Well, it was a decent plan, we did collect a couple of gems that way, but I think Chris’s preferred medium was always the whiteboard. Maybe it had something to do with the fact that it was constantly being erased to put up new thoughts and ideas. Nothing was precious there. And he did continue to make those amazing drawings, in spite of the fact that Brett and I almost ruined it. When we stopped meddling, the drawings slowly returned.
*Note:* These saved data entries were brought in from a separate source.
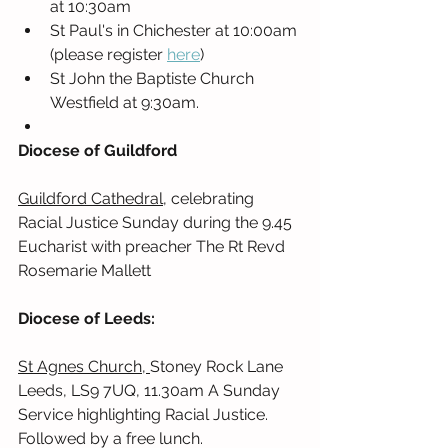
at 10:30am
St Paul's in Chichester at 10:00am 
(please register 
here
) 
St John the Baptiste Church 
Westfield at 9:30am. 
Diocese of Guildford
Guildford Cathedral
, celebrating 
Racial Justice Sunday during the 9.45 
Eucharist with preacher The Rt Revd 
Rosemarie Mallett
Diocese of Leeds:
St Agnes Church, 
Stoney Rock Lane 
Leeds, LS9 7UQ, 11.30am A Sunday 
Service highlighting Racial Justice. 
Followed by a free lunch. 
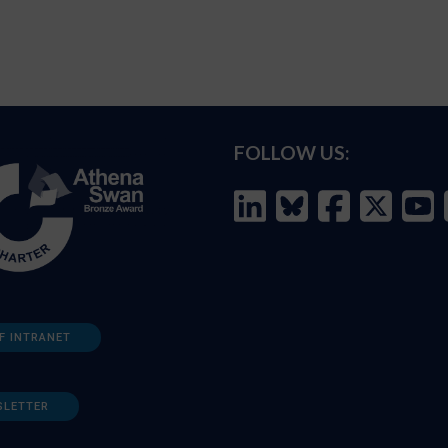
FOLLOW US:
F INTRANET
SLETTER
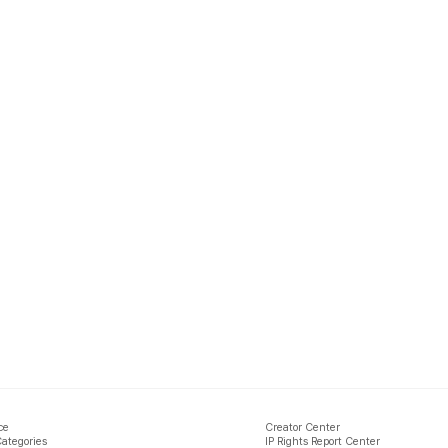
ce
Creator Center
Categories
IP Rights Report Center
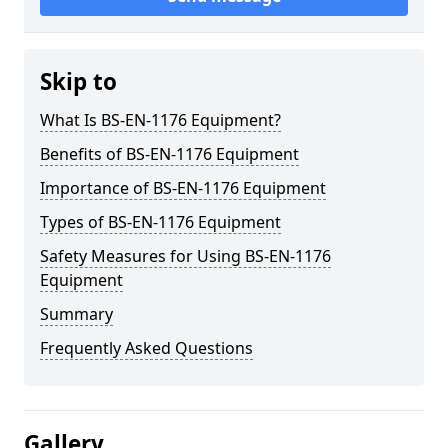
Skip to
What Is BS-EN-1176 Equipment?
Benefits of BS-EN-1176 Equipment
Importance of BS-EN-1176 Equipment
Types of BS-EN-1176 Equipment
Safety Measures for Using BS-EN-1176
Equipment
Summary
Frequently Asked Questions
Gallery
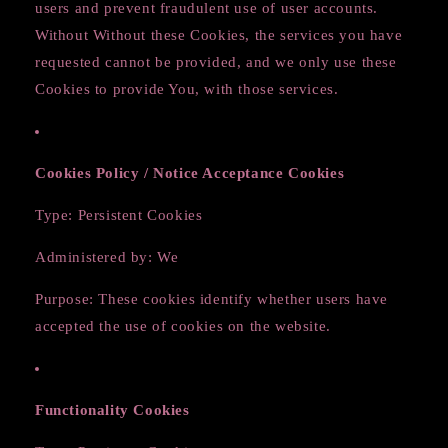
users and prevent fraudulent use of user accounts.
Without Without these Cookies, the services you have
requested cannot be provided, and we only use these
Cookies to provide You, with those services.
Cookies Policy / Notice Acceptance Cookies
Type: Persistent Cookies
Administered by: We
Purpose: These cookies identify whether users have
accepted the use of cookies on the website.
Functionality Cookies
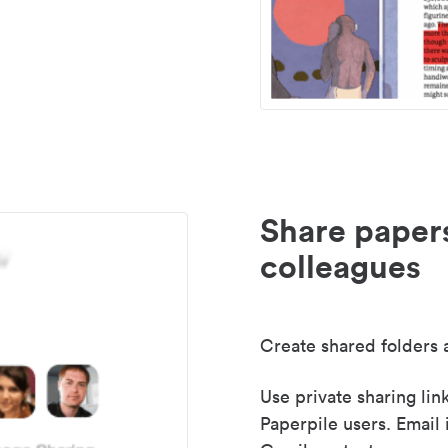
Share paper
colleagues
Create shared folders a
Use private sharing lin
Paperpile users. Email 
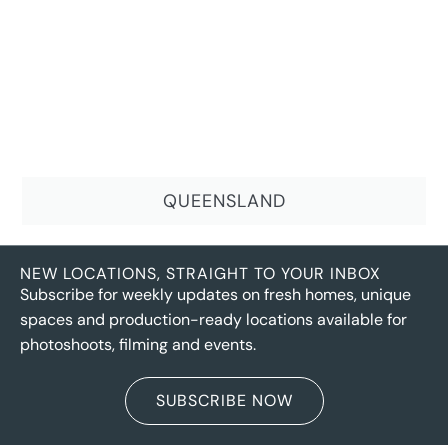
QUEENSLAND
NEW LOCATIONS, STRAIGHT TO YOUR INBOX
Subscribe for weekly updates on fresh homes, unique
spaces and production-ready locations available for
photoshoots, filming and events.
SUBSCRIBE NOW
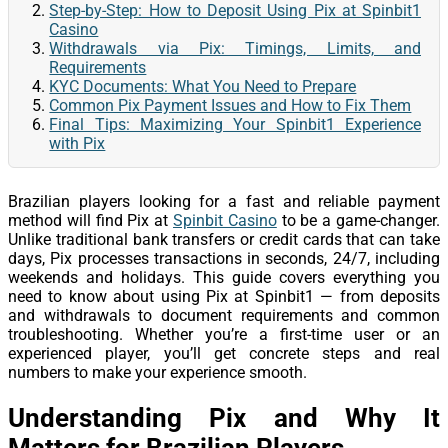
Step-by-Step: How to Deposit Using Pix at Spinbit1
Casino
Withdrawals via Pix: Timings, Limits, and
Requirements
KYC Documents: What You Need to Prepare
Common Pix Payment Issues and How to Fix Them
Final Tips: Maximizing Your Spinbit1 Experience
with Pix
Brazilian players looking for a fast and reliable payment
method will find Pix at
Spinbit Casino
to be a game-changer.
Unlike traditional bank transfers or credit cards that can take
days, Pix processes transactions in seconds, 24/7, including
weekends and holidays. This guide covers everything you
need to know about using Pix at Spinbit1 — from deposits
and withdrawals to document requirements and common
troubleshooting. Whether you’re a first-time user or an
experienced player, you’ll get concrete steps and real
numbers to make your experience smooth.
Understanding Pix and Why It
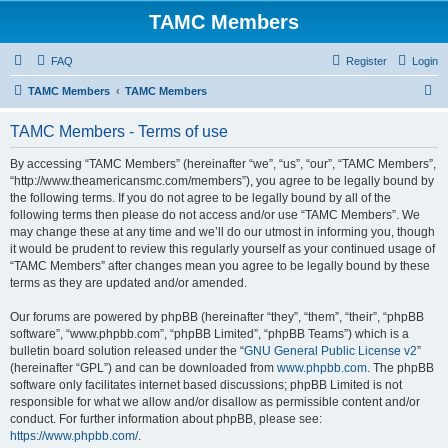
TAMC Members
FAQ
Register
Login
S
TAMC Members
TAMC Members
e
TAMC Members - Terms of use
a
r
By accessing “TAMC Members” (hereinafter “we”, “us”, “our”, “TAMC Members”,
“http://www.theamericansmc.com/members”), you agree to be legally bound by
c
the following terms. If you do not agree to be legally bound by all of the
h
following terms then please do not access and/or use “TAMC Members”. We
may change these at any time and we’ll do our utmost in informing you, though
it would be prudent to review this regularly yourself as your continued usage of
“TAMC Members” after changes mean you agree to be legally bound by these
terms as they are updated and/or amended.
Our forums are powered by phpBB (hereinafter “they”, “them”, “their”, “phpBB
software”, “www.phpbb.com”, “phpBB Limited”, “phpBB Teams”) which is a
bulletin board solution released under the “
GNU General Public License v2
”
(hereinafter “GPL”) and can be downloaded from
www.phpbb.com
. The phpBB
software only facilitates internet based discussions; phpBB Limited is not
responsible for what we allow and/or disallow as permissible content and/or
conduct. For further information about phpBB, please see:
https://www.phpbb.com/
.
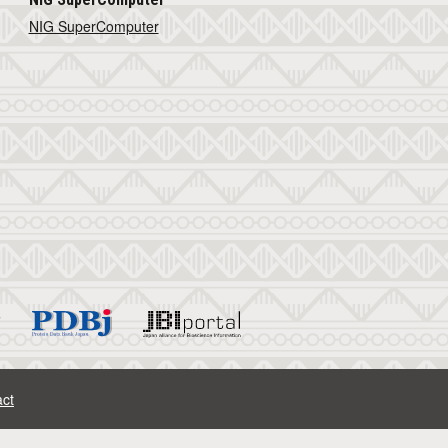
NIG SuperComputer
ct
I’m sure Chris never saw his creations the way we saw them, and watching the way he reacted to our admiration, I started to understand something about authenticity and inspiration. We were friends, so Chris didn’t expect us to pay that much attention to his sketches, AND THAT WAS THE KEY! He was at his best when he felt safe to express himself unconsciously and without scrutiny. I started noticing in my own creative process that I would often hit a roadblock when I was trying too hard to reason my way through my ideas. I would get hyper-focused and the whole thing would lock up. It was much easier to get to something true if I just trusted my feelings and only looked at the thing through a sideways glance.
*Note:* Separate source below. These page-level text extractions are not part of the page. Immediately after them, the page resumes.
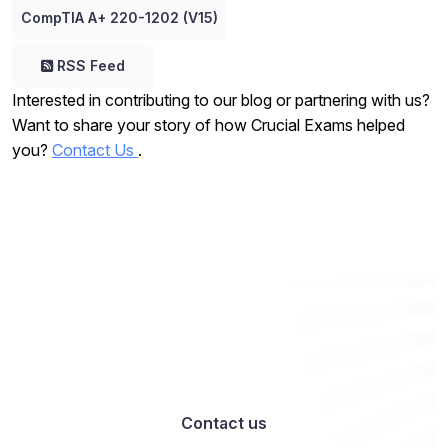
CompTIA A+ 220-1202 (V15)
RSS Feed
Interested in contributing to our blog or partnering with us?
Want to share your story of how Crucial Exams helped
you?
Contact Us
.
Want to work with us? Let’s talk
Contact us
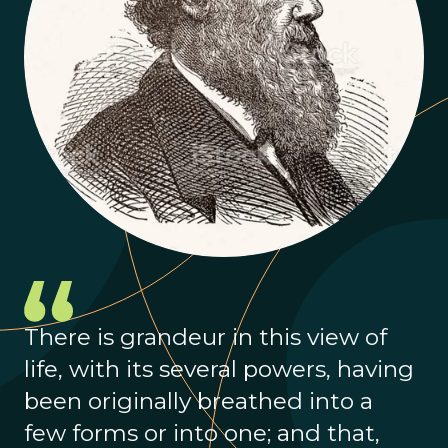
There is grandeur in this view of
life, with its several powers, having
been originally breathed into a
few forms or into one; and that,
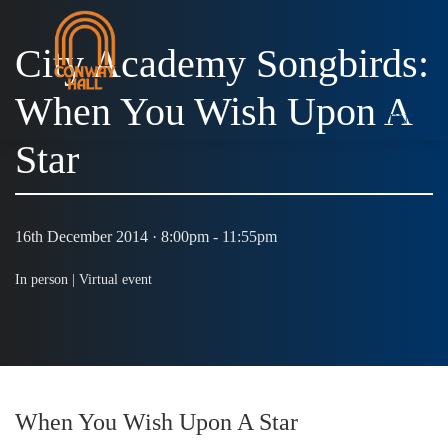
City Academy Songbirds:
When You Wish Upon A
MENU
Star
16th December 2014 · 8:00pm - 11:55pm
In person |
Virtual event
When You Wish Upon A Star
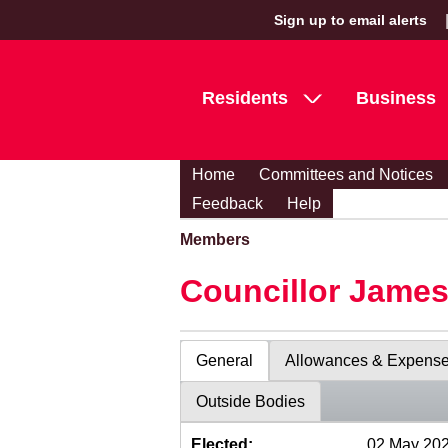
Sign up to email alerts
Residents
Business
Home
Committees and Notices
Feedback
Help
Members
Councillor Jame
General
Allowances & Expens
Outside Bodies
Elected:
02 May 20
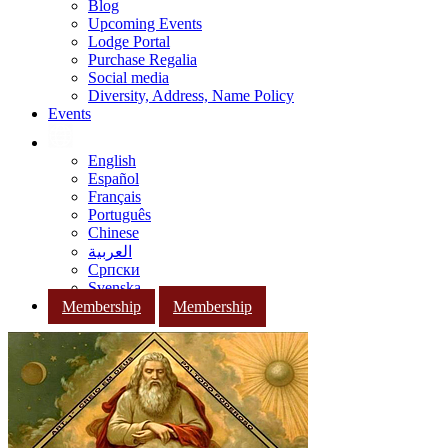
Blog
Upcoming Events
Lodge Portal
Purchase Regalia
Social media
Diversity, Address, Name Policy
Events
English
Español
Français
Português
Chinese
العربية
Српски
Svenska
Membership
Membership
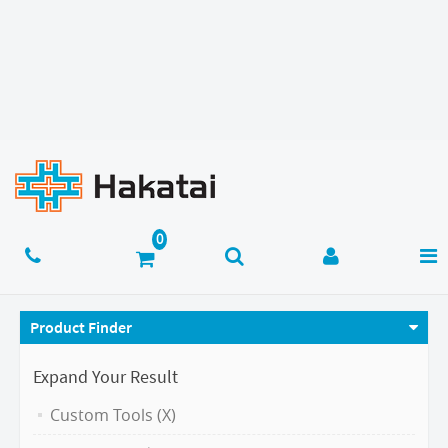
Product Finder
Expand Your Result
Custom Tools (X)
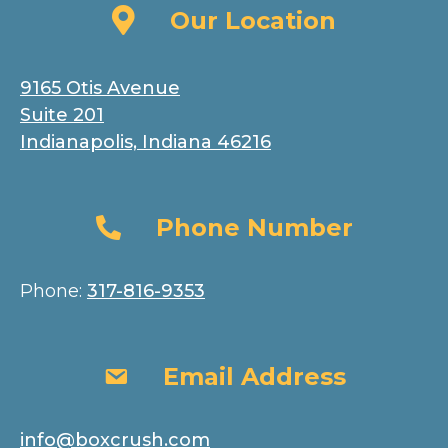
Our Location
Our Location
9165 Otis Avenue
Suite 201
Indianapolis, Indiana 46216
Phone Number
Phone Number
Phone:
317-816-9353
Email Address
Email Address
info@boxcrush.com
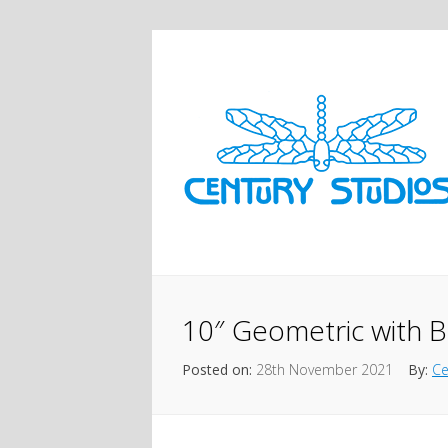
10″ Geometric with B
Posted on:
28th November 2021
By:
Ce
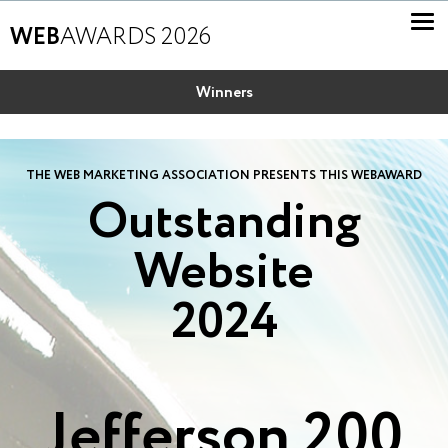
WEB
AWARDS 2026
Winners
THE WEB MARKETING ASSOCIATION PRESENTS THIS WEBAWARD
Outstanding
Website
2024
Jefferson 200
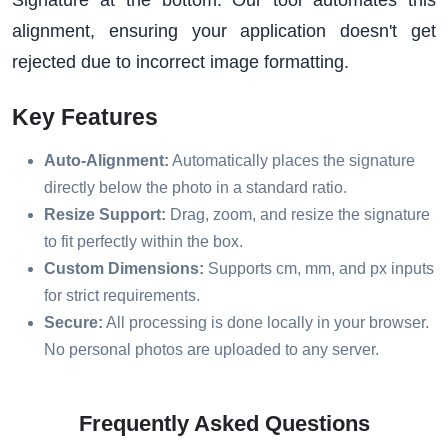
alignment, ensuring your application doesn't get
rejected due to incorrect image formatting.
Key Features
Auto-Alignment:
Automatically places the signature
directly below the photo in a standard ratio.
Resize Support:
Drag, zoom, and resize the signature
to fit perfectly within the box.
Custom Dimensions:
Supports cm, mm, and px inputs
for strict requirements.
Secure:
All processing is done locally in your browser.
No personal photos are uploaded to any server.
Frequently Asked Questions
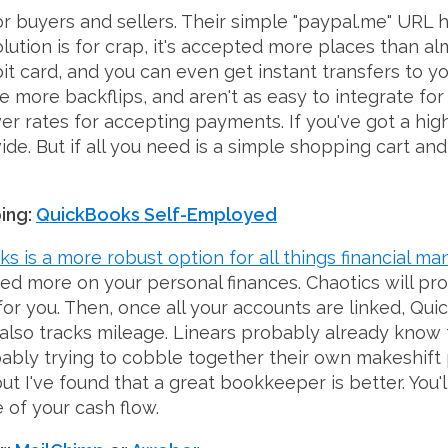
e for buyers and sellers. Their simple "paypal.me" UR
esolution is for crap, it's accepted more places than
it card, and you can even get instant transfers to y
re more backflips, and aren't as easy to integrate for
er rates for accepting payments. If you've got a hig
de. But if all you need is a simple shopping cart a
ing:
QuickBooks Self-Employed
s is a more robust option for all things financial 
 more on your personal finances. Chaotics will proba
 you. Then, once all your accounts are linked, Quick
It also tracks mileage. Linears probably already know
bly trying to cobble together their own makeshift p
but I've found that a great bookkeeper is better. Yo
 of your cash flow.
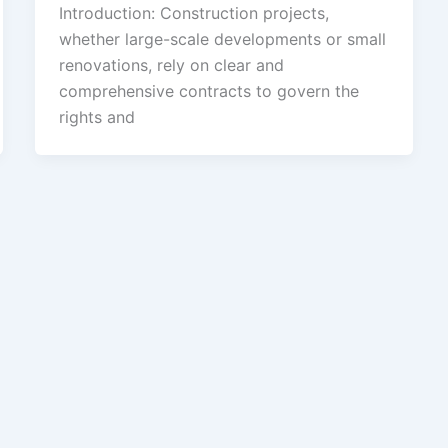
Introduction: Construction projects,
whether large-scale developments or small
renovations, rely on clear and
comprehensive contracts to govern the
rights and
But It’s an odd thing to practice: trying to work on a problem by loosely holding a fuzzy version of it in your periphery. Sometimes I’d go for a meandering walk and wind up somewhere I’d never been, or go sit on a rock in the park and just “zone out” for awhile. On a few occasions I literally spoke out loud to the problem: Hey, you strange little problem, tell me what your secret nature is… TELL ME, DAMMIT!
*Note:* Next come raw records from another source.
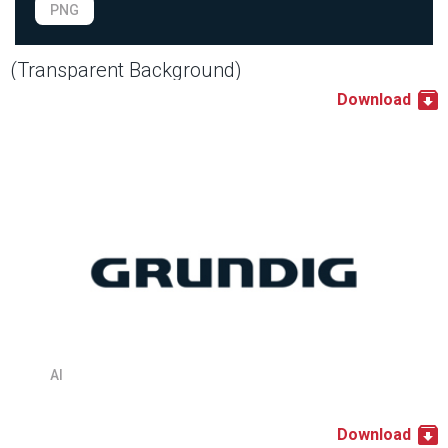
PNG
(Transparent Background)
Download
AI
Download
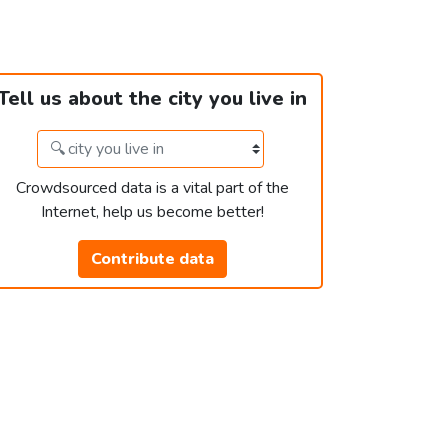
Tell us about the city you live in
Crowdsourced data is a vital part of the
Internet, help us become better!
Contribute data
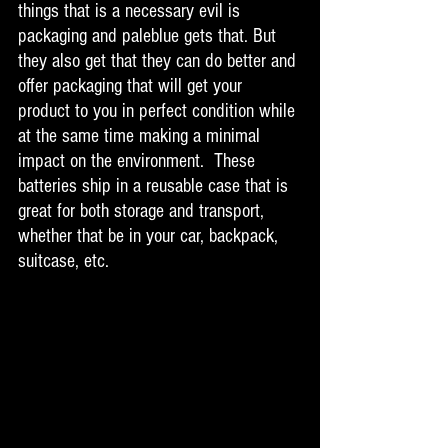
things that is a necessary evil is 
packaging and paleblue gets that. But 
they also get that they can do better and 
offer packaging that will get your 
product to you in perfect condition while 
at the same time making a minimal 
impact on the environment.  These 
batteries ship in a reusable case that is 
great for both storage and transport, 
whether that be in your car, backpack, 
suitcase, etc. 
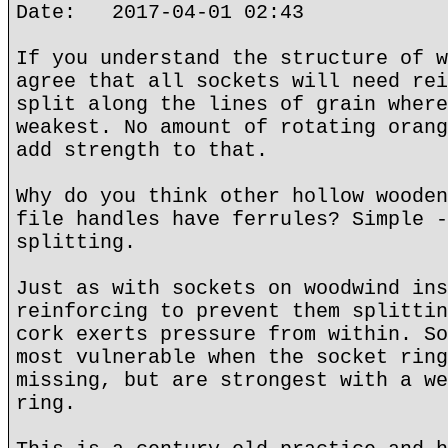
Date: 2017-04-01 02:43
If you understand the structure of w
agree that all sockets will need rei
split along the lines of grain where
weakest. No amount of rotating orang
add strength to that.
Why do you think other hollow wooden
file handles have ferrules? Simple -
splitting.
Just as with sockets on woodwind ins
reinforcing to prevent them splittin
cork exerts pressure from within. So
most vulnerable when the socket ring
missing, but are strongest with a we
ring.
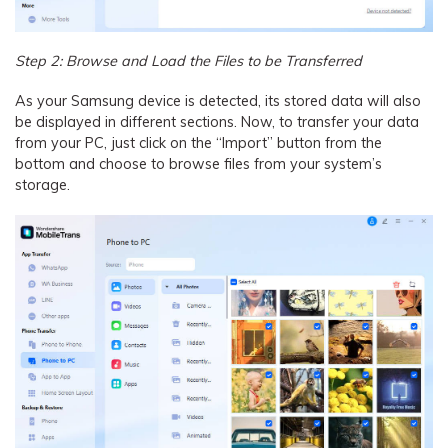
Step 2: Browse and Load the Files to be Transferred
As your Samsung device is detected, its stored data will also
be displayed in different sections. Now, to transfer your data
from your PC, just click on the “Import” button from the
bottom and choose to browse files from your system’s
storage.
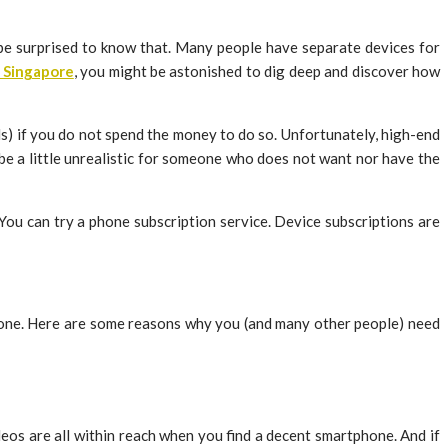
 be surprised to know that. Many people have separate devices for
 Singapore
, you might be astonished to dig deep and discover how
s) if you do not spend the money to do so. Unfortunately, high-end
be a little unrealistic for someone who does not want nor have the
 You can try a phone subscription service. Device subscriptions are
 phone. Here are some reasons why you (and many other people) need
eos are all within reach when you find a decent smartphone. And if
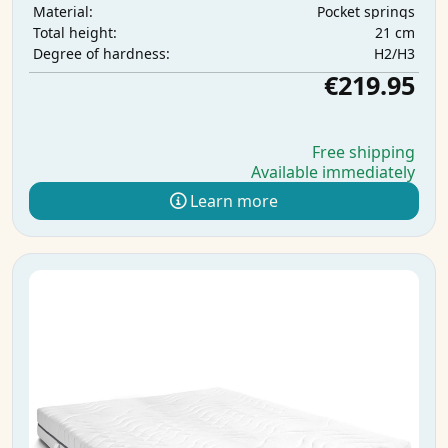
Pocket springs
Material:
21 cm
Total height:
H2/H3
Degree of hardness:
€219.95
Free shipping
Available immediately
Learn more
When it comes to making art, much of the good stuff, the real stuff, the authentic stuff comes from the unconscious. It’s the part of our mind that makes no value judgments and is unafraid to look foolish or weak or incorrect. It just doesn’t care. It understands the beautiful truths and ugly truths alike. The tricky part is in order for your unconscious to be so good at ignoring things like ego, doubt, and self-judgement, it has to operate in the background — far away from that stuff. Because of that, it’s impossible to access directly, and the only time it ever peeks out, is when it’s completely safe to do so. That’s why it often feels like a nervous little animal — because it’s so easy to scare off. All you have to do is be aware of it, and it’s GONE!
— — —
Years later, I wound up applying this idea to my work as a creative director. I was in charge of a group of designers/writers/editors/etc. After awhile, I realized that a large part of my job was to create an atmosphere where they could feel safe to express themselves and then just to get out of the way. It was their job to come up with fresh, new, surprising options, and it was my job to help them nudge those raw thoughts into something more solid/usable. I found the less I needed to meddle and tweak in those early stages, the more pure the ideas would remain… and more times than not, the more effective they would be.
And so I came up with this short statement as a reminder to myself:
CREATE & PROTECT an environment in which the most authentic part of our creative selves (the unconscious) feels safe to come out and play.